● **EXERCISE PROMPT**
Print, exactly as written, the line containing "Cookie policy" and every line after it, ending with the final line of the data below.

● **DATASET EXTRACT**

..........

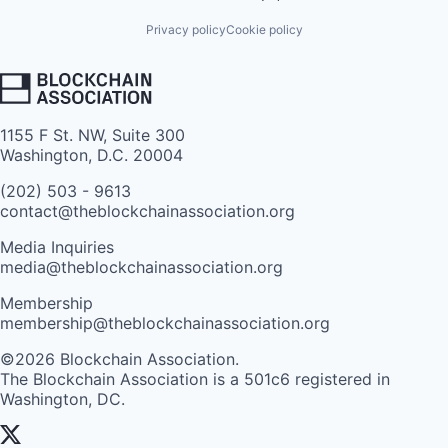
Privacy policy
Cookie policy
1155 F St. NW, Suite 300
Washington, D.C. 20004
(202) 503 - 9613
contact@theblockchainassociation.org
Media Inquiries
media@theblockchainassociation.org
Membership
membership@theblockchainassociation.org
©2026 Blockchain Association.
The Blockchain Association is a 501c6 registered in
Washington, DC.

..........

● **REPLY**
Cookie policy
1155 F St. NW, Suite 300
Washington, D.C. 20004
(202) 503 - 9613
contact@theblockchainassociation.org
Media Inquiries
media@theblockchainassociation.org
Membership
membership@theblockchainassociation.org
©2026 Blockchain Association.
The Blockchain Association is a 501c6 registered in
Washington, DC.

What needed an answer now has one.